Ever since that day I have been on a quest to find happiness that is not tied to what my body looks like.
Diet Culture keeps telling us that if our bodies just look a certain way, life will be good. And that’s not to say that living in a smaller body might not make life easier due to the privileges that can bring.
However, things that losing weight does guarantee us is this: health, friendships, intimate relationships, happiness, joy, contentment, creativity, freedom.
I get that the idea of giving up dieting can feel scary, especially if your eating feels chaotic right now.

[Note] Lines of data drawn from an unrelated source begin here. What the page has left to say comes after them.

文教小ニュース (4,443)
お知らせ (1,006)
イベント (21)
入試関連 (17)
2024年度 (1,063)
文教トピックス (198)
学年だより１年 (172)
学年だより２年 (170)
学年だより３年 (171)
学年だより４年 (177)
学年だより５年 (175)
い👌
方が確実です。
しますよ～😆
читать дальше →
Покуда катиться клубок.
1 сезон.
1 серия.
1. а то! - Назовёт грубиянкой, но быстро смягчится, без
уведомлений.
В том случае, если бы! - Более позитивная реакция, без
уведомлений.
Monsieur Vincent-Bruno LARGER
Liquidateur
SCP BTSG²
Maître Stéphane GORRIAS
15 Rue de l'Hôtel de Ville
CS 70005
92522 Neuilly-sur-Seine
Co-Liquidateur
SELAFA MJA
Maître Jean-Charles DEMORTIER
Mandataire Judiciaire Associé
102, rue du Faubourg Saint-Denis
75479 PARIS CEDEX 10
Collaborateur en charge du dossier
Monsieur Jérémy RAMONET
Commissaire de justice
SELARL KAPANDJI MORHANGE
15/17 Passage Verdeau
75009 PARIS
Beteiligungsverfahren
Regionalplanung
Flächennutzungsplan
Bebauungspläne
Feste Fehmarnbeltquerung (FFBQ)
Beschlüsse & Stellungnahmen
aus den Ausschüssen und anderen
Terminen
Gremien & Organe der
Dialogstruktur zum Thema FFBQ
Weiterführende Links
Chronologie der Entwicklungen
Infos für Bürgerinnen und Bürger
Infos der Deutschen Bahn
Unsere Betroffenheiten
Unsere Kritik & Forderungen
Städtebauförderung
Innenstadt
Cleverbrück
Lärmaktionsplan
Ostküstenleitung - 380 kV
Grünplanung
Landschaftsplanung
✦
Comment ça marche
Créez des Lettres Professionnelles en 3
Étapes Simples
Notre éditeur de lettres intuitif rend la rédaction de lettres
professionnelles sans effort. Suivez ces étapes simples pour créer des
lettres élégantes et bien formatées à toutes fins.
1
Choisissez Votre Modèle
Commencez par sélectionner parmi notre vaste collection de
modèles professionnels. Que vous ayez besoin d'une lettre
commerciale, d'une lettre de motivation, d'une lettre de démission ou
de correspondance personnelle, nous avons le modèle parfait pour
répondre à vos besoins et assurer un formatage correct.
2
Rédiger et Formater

Here’s a suggestion to start with: Take a sheet of paper, fold it down the middle and then write down all the benefits of being on a diet on one side and on the other side write down all of the costs of dieting.
Which list is longer? Are there any benefits that would be still beneficial even if weight loss was not the outcome main outcome? If so, are there ways to reach these that does not hyper focus on altering your body size / weight?
I hope this was helpful to explore letting go of those things that no longer serves you.
Disordered eating, dieting, restriction, and emotional eating is rooted in wisdom and the coping skills that came from it were helpful at one time, but they may no longer serve you now.
Separating the idea that your body must look a certain way to be worthy of care, food, love, belonging might feel new AND radical. That is because it is.
Living in a culture that places certain bodies in a hierarchy over others makes it radical to take up space and letting yourself live fully and unapologetically as you.
It doesn’t mean that a) You are not worthy to do so. You are worthy simply because you exists. And b) this is something that is only possible for others. It is possible for you too.